ControlNetのSegmentationで家具や建物などシーンのディテールに拘ったイラストを生成する
まだまだ続くよcontrolnetとsegmentation。
ここ数回のコントロールネットとセグメントの記事では「人のポーズや構図」をセグメントを使って指定していました。
ただ、もともとセグメントはシーン認識のメソッドで、建物や家具などを自動的に塗り分けることが目的です。
つまりシーン(背景)を描くのが得意です。
というわけで、本体の目的であるシーン(背景)描写でセグメントを使ってみましょう。






segmentaitonの塗り分けは、controlnetのPreprocessorで「seg_ofade20k」を使えばやってくれます。
もしくはChatGPTなどに「画像をドロップしたらADE20Kで塗り分けてくれるスクリプトが欲しい」と言えば作ってくれると思います。

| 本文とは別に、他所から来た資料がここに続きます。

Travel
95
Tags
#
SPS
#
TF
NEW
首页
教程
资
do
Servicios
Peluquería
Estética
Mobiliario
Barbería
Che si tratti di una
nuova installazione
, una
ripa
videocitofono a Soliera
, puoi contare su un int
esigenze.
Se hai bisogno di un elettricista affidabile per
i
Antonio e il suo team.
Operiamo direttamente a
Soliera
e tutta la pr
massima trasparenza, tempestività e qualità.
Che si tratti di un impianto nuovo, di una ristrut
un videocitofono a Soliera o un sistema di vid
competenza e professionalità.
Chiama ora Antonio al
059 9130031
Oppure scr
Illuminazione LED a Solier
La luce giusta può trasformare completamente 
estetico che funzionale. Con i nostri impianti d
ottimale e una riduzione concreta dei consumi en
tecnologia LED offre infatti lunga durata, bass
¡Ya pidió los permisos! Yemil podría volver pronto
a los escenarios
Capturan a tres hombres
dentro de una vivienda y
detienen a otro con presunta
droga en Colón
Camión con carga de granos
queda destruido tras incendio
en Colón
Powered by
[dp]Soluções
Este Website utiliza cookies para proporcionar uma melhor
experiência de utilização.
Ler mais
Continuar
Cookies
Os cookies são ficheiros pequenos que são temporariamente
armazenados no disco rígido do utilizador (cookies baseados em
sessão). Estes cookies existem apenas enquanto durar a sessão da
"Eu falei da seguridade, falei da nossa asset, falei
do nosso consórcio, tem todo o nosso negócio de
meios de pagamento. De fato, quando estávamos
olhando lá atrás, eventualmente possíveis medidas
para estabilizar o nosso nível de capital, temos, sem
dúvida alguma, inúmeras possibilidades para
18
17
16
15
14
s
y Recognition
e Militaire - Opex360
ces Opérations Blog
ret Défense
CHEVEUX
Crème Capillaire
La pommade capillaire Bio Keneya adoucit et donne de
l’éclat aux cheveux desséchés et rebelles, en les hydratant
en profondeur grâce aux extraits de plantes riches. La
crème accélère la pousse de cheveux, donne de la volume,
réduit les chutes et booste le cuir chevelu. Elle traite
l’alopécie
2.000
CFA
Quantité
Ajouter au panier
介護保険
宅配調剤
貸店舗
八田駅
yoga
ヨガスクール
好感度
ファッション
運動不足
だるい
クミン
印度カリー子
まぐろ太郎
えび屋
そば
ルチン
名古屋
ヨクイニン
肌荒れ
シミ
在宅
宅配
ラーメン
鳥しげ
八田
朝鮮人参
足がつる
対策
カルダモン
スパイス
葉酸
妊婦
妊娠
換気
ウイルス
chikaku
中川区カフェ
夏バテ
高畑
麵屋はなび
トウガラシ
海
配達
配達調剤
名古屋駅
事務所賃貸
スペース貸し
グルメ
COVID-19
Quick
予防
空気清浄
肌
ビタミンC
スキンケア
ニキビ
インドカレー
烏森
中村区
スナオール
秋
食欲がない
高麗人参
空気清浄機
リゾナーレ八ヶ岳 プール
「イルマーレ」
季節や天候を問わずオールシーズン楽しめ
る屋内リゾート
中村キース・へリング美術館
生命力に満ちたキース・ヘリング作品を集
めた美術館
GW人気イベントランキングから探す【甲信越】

なお、PreprocessorとGPT製スクリプトだとなぜか色分けが違いました…。両方とも使えるのは確認しましたが、細かい部分で差があるのかもしれません。個人的にはスクリプトを使っています。本記事のセグメント画像もすべてスクリプト産です。
セグメンテーションは基本的に「塗った部分」に対応します。塗られていない部分は関与しない、もしくは参照画像の描写を参考にします。

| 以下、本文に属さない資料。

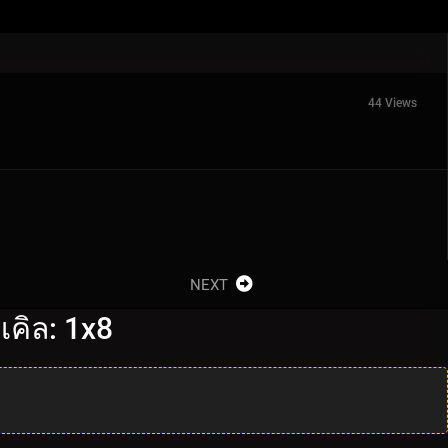
44 Views
NEXT
เคิล: 1x8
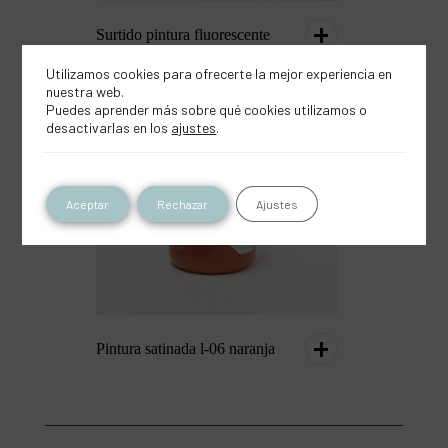
Surtido pintura fluorescente
Utilizamos cookies para ofrecerte la mejor experiencia en
nuestra web.
Puedes aprender más sobre qué cookies utilizamos o
desactivarlas en los
ajustes
.
Aceptar
Rechazar
Ajustes
Pintura satinada l-06 naranja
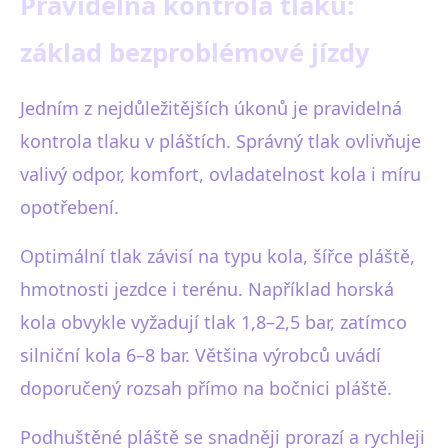
Pravidelná kontrola tlaku:
základ bezproblémové jízdy
Jedním z nejdůležitějších úkonů je pravidelná
kontrola tlaku v pláštích. Správný tlak ovlivňuje
valivý odpor, komfort, ovladatelnost kola i míru
opotřebení.
Optimální tlak závisí na typu kola, šířce pláště,
hmotnosti jezdce i terénu. Například horská
kola obvykle vyžadují tlak 1,8–2,5 bar, zatímco
silniční kola 6–8 bar. Většina výrobců uvádí
doporučený rozsah přímo na bočnici pláště.
Podhuštěné pláště se snadněji prorazí a rychleji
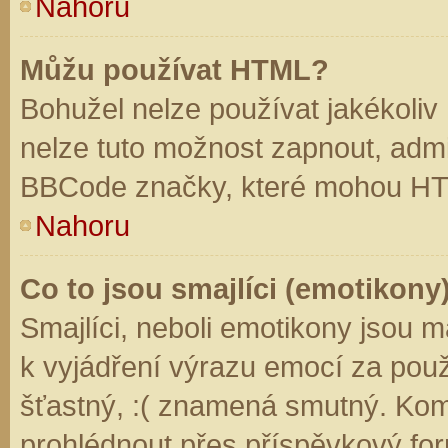
Nahoru
Můžu používat HTML?
Bohužel nelze používat jakékoliv
nelze tuto možnost zapnout, admi
BBCode značky, které mohou HT
Nahoru
Co to jsou smajlíci (emotikony
Smajlíci, neboli emotikony jsou m
k vyjádření výrazu emocí za použ
šťastný, :( znamená smutný. Kom
prohlédnout přes příspěvkový for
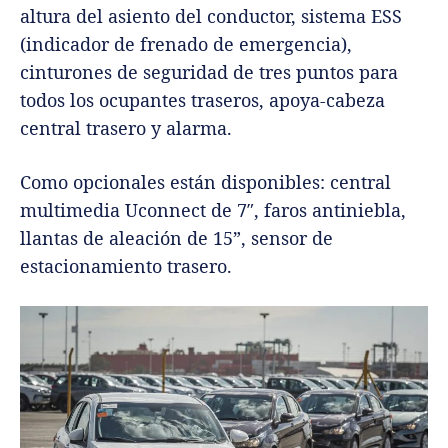
altura del asiento del conductor, sistema ESS
(indicador de frenado de emergencia),
cinturones de seguridad de tres puntos para
todos los ocupantes traseros, apoya-cabeza
central trasero y alarma.
Como opcionales están disponibles: central
multimedia Uconnect de 7″, faros antiniebla,
llantas de aleación de 15”, sensor de
estacionamiento trasero.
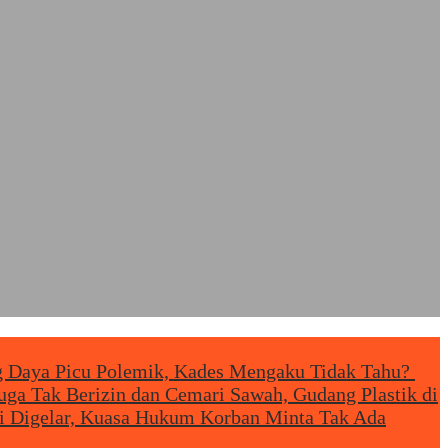
g Daya Picu Polemik, Kades Mengaku Tidak Tahu?
uga Tak Berizin dan Cemari Sawah, Gudang Plastik di
i Digelar, Kuasa Hukum Korban Minta Tak Ada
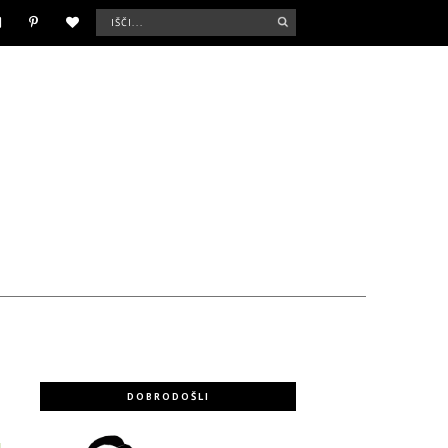
DOBRODOŠLI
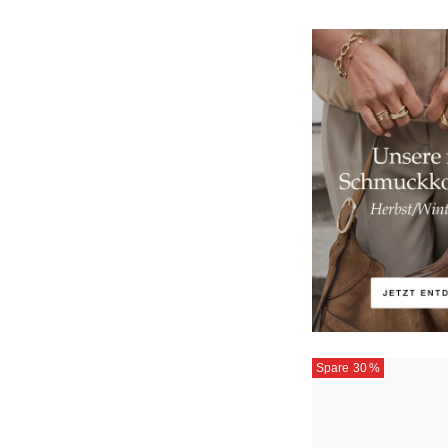
Spare 30
%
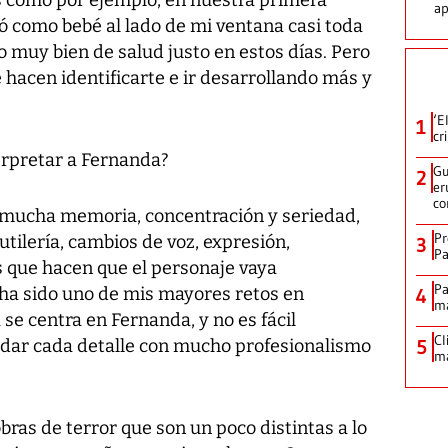
ap
ó como bebé al lado de mi ventana casi toda
 muy bien de salud justo en estos días. Pero
e hacen identificarte e ir desarrollando más y
‘E
1
cr
erpretar a Fernanda?
Gu
2
er
co
 mucha memoria, concentración y seriedad,
Pr
tilería, cambios de voz, expresión,
3
Pa
 que hacen que el personaje vaya
Pa
ha sido uno de mis mayores retos en
4
ma
 se centra en Fernanda, y no es fácil
Cl
uidar cada detalle con mucho profesionalismo
5
ma
bras de terror que son un poco distintas a lo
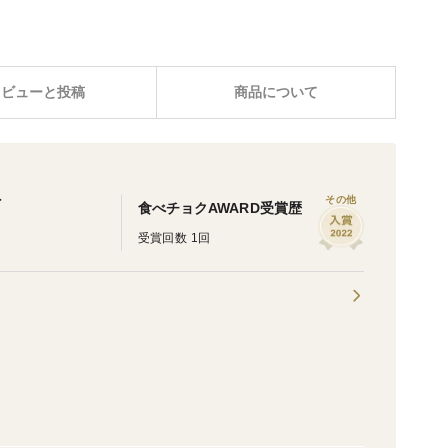
レビューと投稿
商品について
場
その他
食べチョクAWARD受賞歴
受賞回数 1回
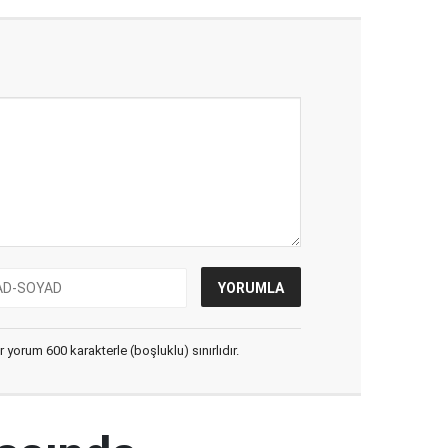
yorum 600 karakterle (boşluklu) sınırlıdır.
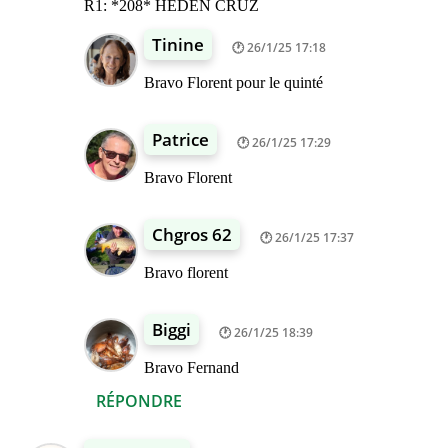
R1: *208* HEDEN CRUZ
Tinine
26/1/25 17:18
Bravo Florent pour le quinté
Patrice
26/1/25 17:29
Bravo Florent
Chgros 62
26/1/25 17:37
Bravo florent
Biggi
26/1/25 18:39
Bravo Fernand
RÉPONDRE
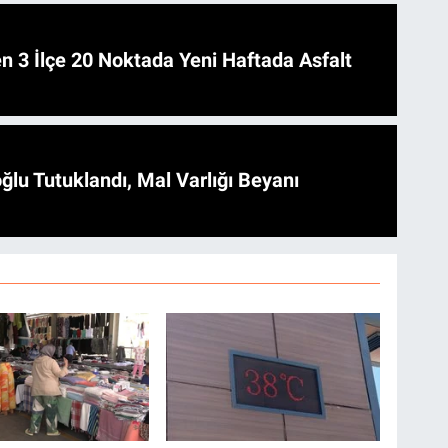
 Asfalt
ğlu Tutuklandı, Mal Varlığı Beyanı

また、塗られた部分でもプロンプトによる上書き・加筆が可能です。
例えば上の赤い水が入ったバスタブが和室に置かれている絵ですが、これはプロンプトなしで、コントロールネットの数値は強度1終了ステップ1になっています。
つまり塗り分けたイラストだけを見て、そこで指定されている「床」「バスタブ」「水」「ラグ」「手摺」が描かれています。
指定されていない壁は描いていないし、指定されている「水」や「床」もそれ以上の指定(プロンプト)がないので、赤くなったり畳になっていたりとTPO完全無視な絵になっています。

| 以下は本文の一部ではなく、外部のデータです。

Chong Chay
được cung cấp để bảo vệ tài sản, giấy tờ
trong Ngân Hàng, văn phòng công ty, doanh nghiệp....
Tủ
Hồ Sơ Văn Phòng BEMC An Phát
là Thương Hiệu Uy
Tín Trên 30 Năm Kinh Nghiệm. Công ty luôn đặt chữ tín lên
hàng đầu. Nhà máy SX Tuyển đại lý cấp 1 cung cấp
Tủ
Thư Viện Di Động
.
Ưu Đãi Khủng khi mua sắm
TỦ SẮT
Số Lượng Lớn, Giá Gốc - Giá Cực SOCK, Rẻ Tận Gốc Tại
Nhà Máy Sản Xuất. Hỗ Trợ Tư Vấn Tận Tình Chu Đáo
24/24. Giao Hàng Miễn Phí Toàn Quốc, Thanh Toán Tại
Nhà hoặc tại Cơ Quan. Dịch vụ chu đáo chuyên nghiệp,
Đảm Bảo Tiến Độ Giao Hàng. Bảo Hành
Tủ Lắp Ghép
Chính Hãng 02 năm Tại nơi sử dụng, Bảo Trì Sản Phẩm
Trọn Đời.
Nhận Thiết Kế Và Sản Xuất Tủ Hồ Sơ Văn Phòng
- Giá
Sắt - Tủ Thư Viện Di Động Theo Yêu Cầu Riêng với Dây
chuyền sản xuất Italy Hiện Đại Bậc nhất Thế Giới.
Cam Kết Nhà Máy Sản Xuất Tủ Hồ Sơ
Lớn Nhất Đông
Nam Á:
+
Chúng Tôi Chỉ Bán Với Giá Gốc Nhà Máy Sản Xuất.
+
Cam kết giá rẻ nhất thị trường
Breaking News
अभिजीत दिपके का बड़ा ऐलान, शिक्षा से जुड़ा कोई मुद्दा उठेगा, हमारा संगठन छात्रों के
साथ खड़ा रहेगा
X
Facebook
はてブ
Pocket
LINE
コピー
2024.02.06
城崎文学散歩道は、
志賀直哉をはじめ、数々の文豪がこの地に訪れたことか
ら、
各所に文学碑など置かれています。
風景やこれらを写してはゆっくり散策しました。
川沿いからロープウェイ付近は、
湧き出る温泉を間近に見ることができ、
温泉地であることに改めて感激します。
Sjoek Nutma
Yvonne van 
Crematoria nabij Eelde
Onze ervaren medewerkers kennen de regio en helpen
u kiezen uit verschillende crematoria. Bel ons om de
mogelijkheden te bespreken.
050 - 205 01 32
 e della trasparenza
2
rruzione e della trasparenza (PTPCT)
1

逆に言えば、ちゃんとプロンプトで指定すればそれっぽくなります。

こちらは「bathtub, bathroom」だけ指定しました。バスルームになったことで一気に違和感がなくなっています。まだ水がびみょいですが、その辺は調整しながら完成させればOKです。
なお強度と終了STEPを下げると、塗り分けた参照画像の再現性が下がっていきます。バスタブの形が変わるのはもちろん、蛇口が左の壁にも追加されて2個になったり、お風呂にアヒルが浮かんだり、いきなり全裸の女の子が入ることもあります。
カッチリ再現したいときは1-1で、参照にとどめて融通を利かせたいときは0.9-0.7の間あたりで調整してみましょう。
自分は0.9-0.7ぐらいでやることが多いです。
数値はもっと小さくできますが、あまり小さくするとコントロールネットの効果がほとんどなくなってしまうこともあるので要注意です。



セグメントでシーンを描きつつ人も足す
セグメントで描いたシーンに人を付け加えるには、プロンプトで足すやり方と、セグメントに描き足すやり方があります。

プロンプトやコントロールネットの設定値を弄ると、
後ろから別の人物に抱きかかえさせたりすることもできる。